Yes it is a perception – how they are experiencing you, trying to understand you and learning how to appreciate you.  Whether it’s correct or not, the real question is, is that how you really want to be experienced by someone else?  I would imagine that if I were having a conversation with most of you, you would probably say no.

So back to the session with my client…I asked her to look at the growth and transformation she has experienced in our work together and since this last review, and what she felt her biggest breakthrough was.  After trying to ask the question in a few different ways she admitted she was having difficulty coming up with an answer. She initially described it as having a hard time getting in touch with her feelings.  What ended up coming up was an old insecurity and the recognition of how often she has criticized herself making it difficult to acknowledge herself for anything positive. That in and of itself was a beautiful breakthrough!

If you grew up with or have experienced a lot of criticism in your life well then it would make sense you have a hard time getting in touch with your feelings because the feeling response to criticism isn’t pleasant. Feelings then become unpleasant.  One way that some of you may have learned self-criticism while growing up was hearing things like “don’t cry” or “don’t be angry.” If you were taught that those feelings were bad or wrong, then why would other feelings be right or appropriate?

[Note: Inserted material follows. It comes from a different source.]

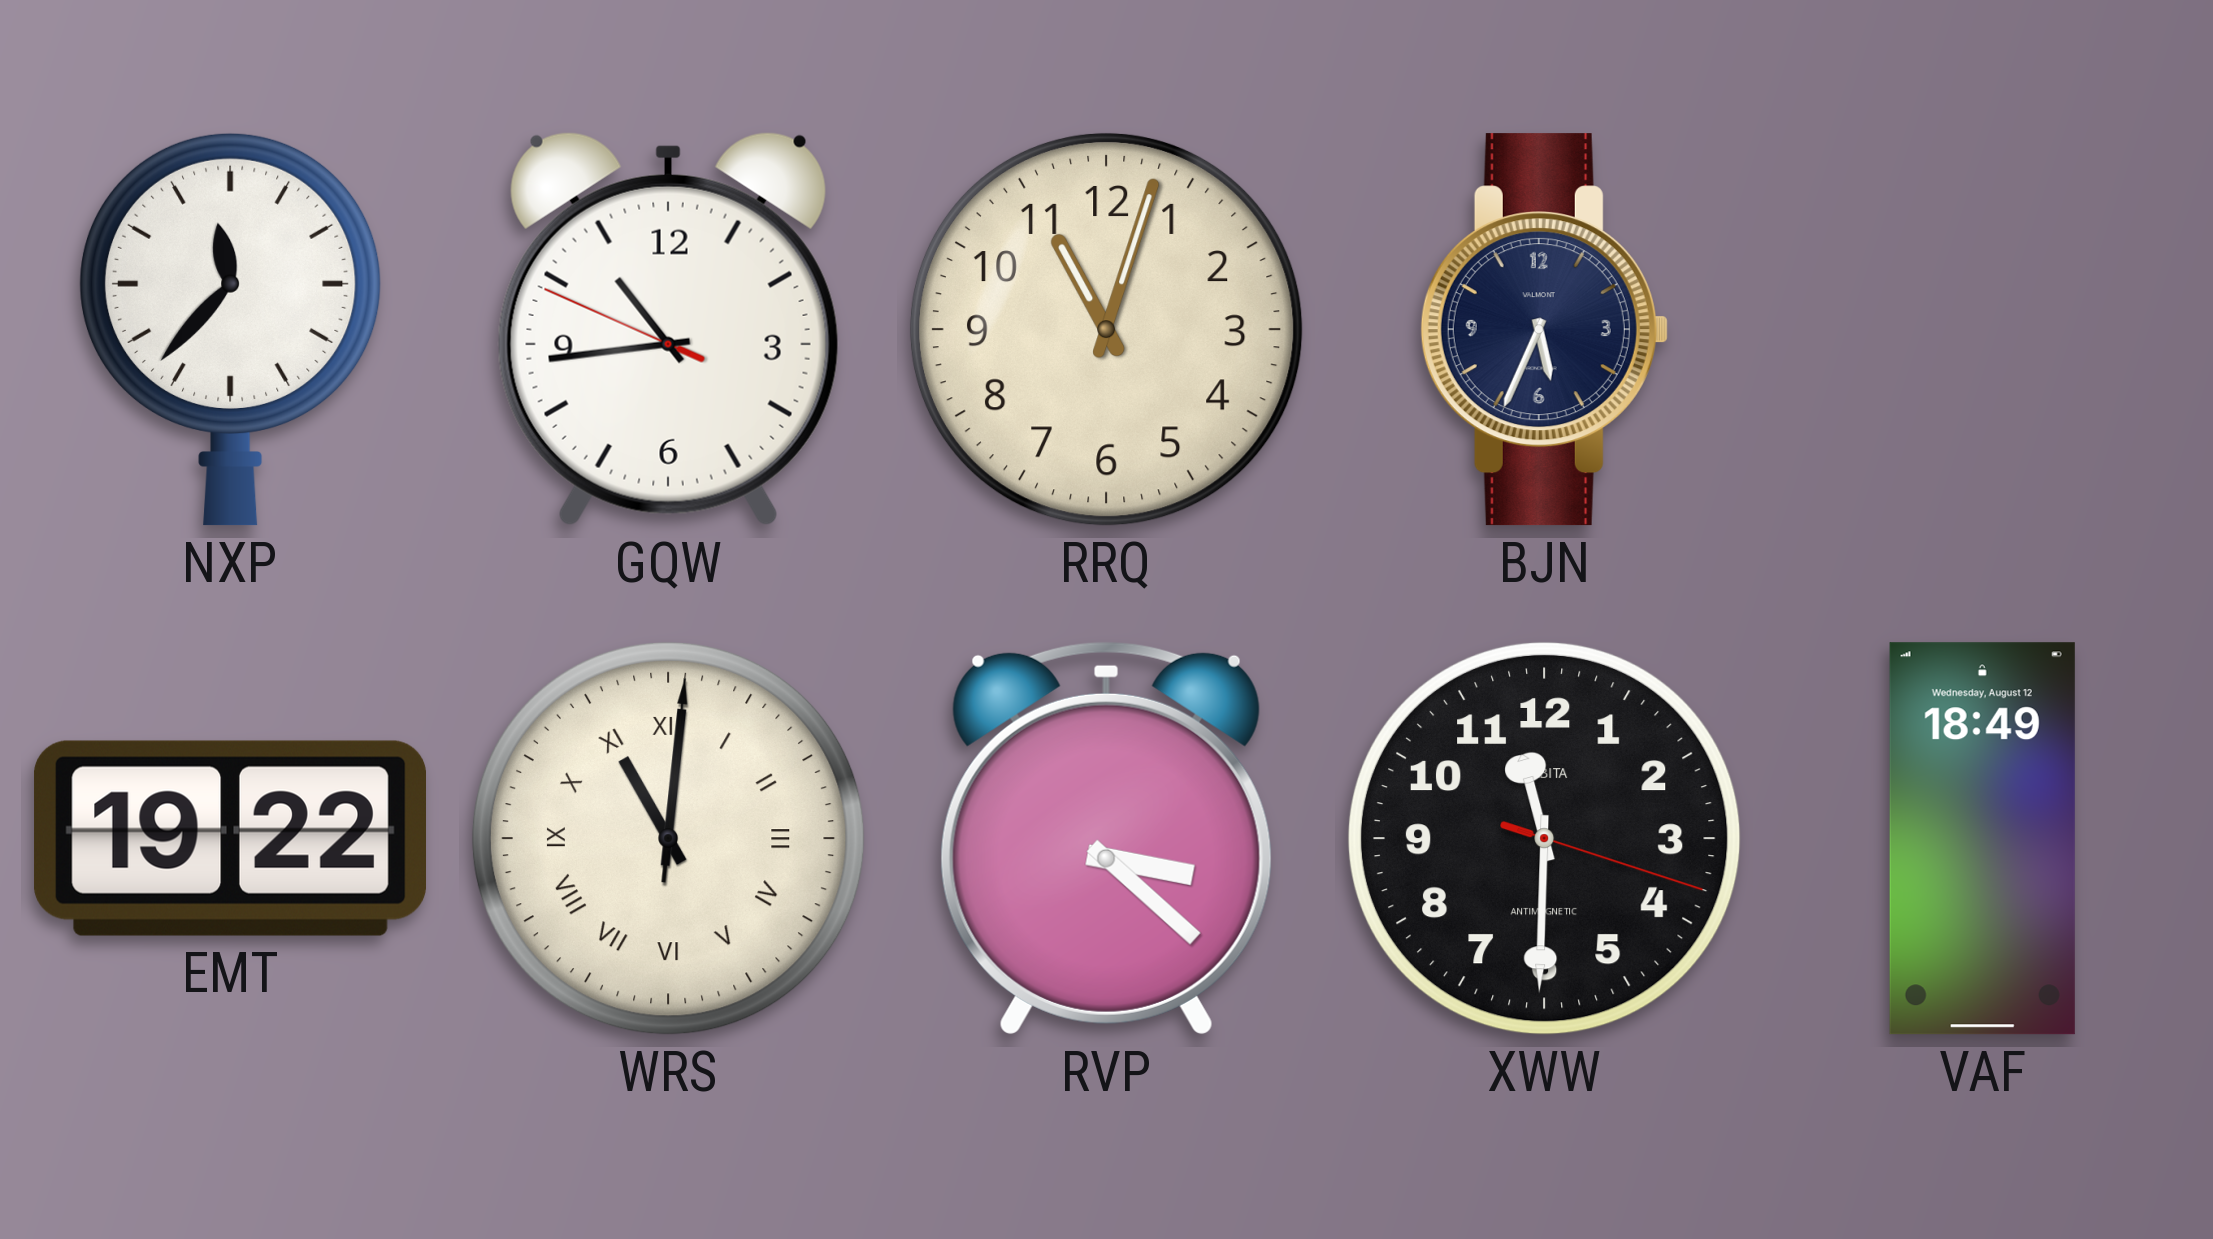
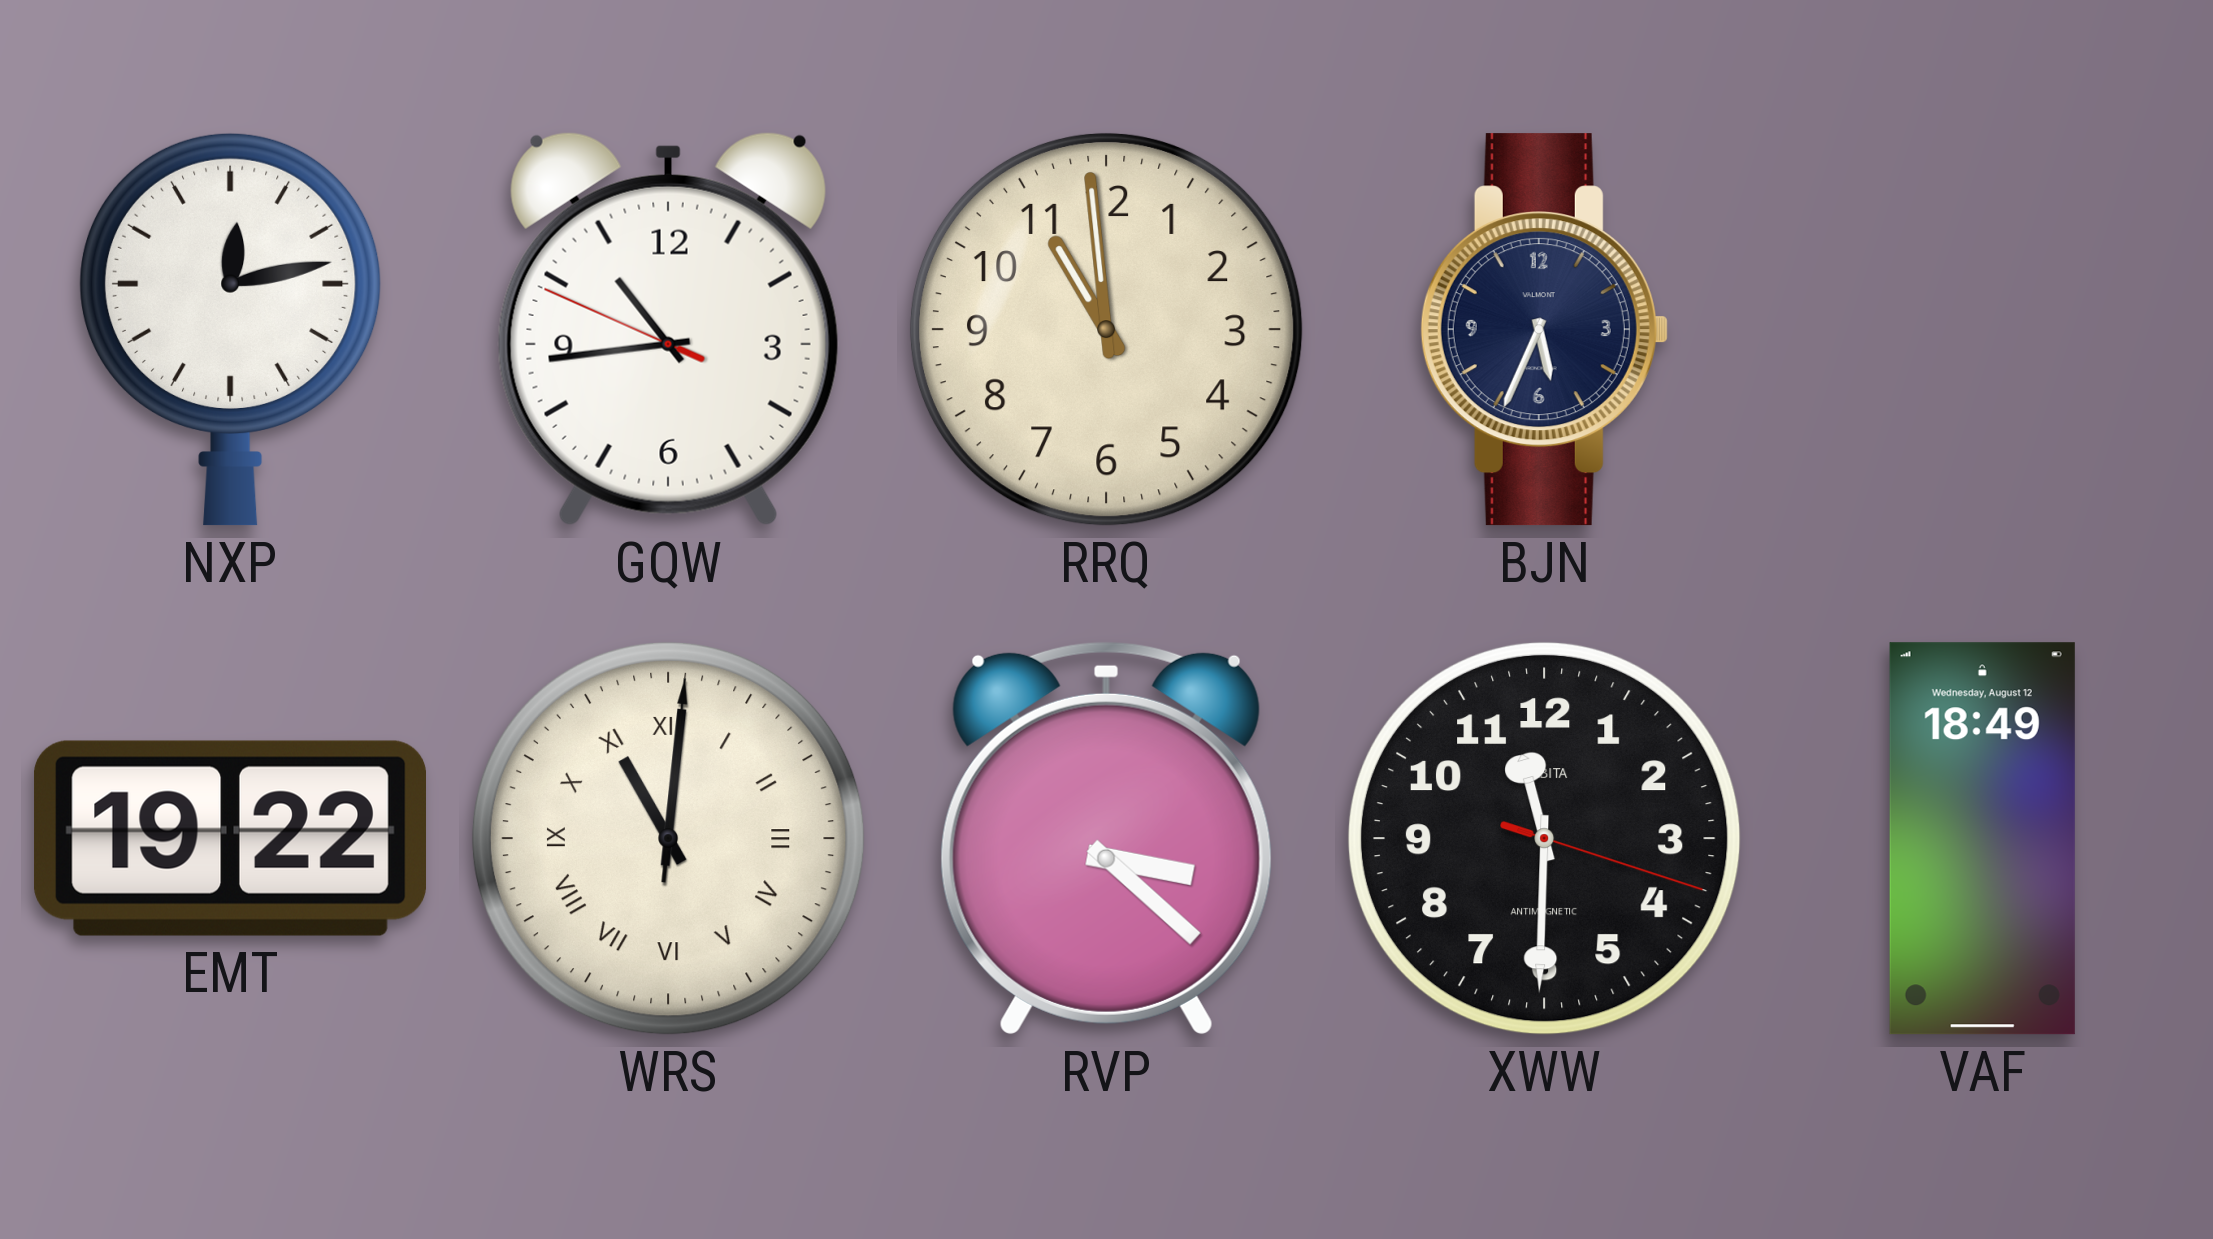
NXP: 11:37 -> 12:13
RRQ: 11:03 -> 10:59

As a follow-up to our session and to help her prepare for her upcoming midyear review, I am having her make a list of all the things she loves about herself and all the things she can now compliment herself on.  I then asked her to apply those answers to how they are being practiced and are evident in her job performance.  When you find a new voice and practice it, that voice starts to show up more comfortably and maybe even get a little louder.  In turn, that old unproductive voice that didn’t make you feel very good tends to quiet down.

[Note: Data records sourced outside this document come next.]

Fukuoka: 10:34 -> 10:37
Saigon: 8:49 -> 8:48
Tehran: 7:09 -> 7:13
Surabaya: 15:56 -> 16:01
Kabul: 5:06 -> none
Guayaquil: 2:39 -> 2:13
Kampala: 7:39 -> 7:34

This is just another example to remind you that when it comes to being human, perception is everything. When it comes to others’ perceptions about you, it’s about using that feedback as a tool and opportunity to evolve and grow, remembering that the only thing we can control are our own thoughts. When it comes to your own perception about you, you do have the power to change that. Our thoughts can be instantaneous and automatic but like our breathing that is also automatic, we can control our thoughts as much as we can control our breath. This is where perception becomes power. Yours.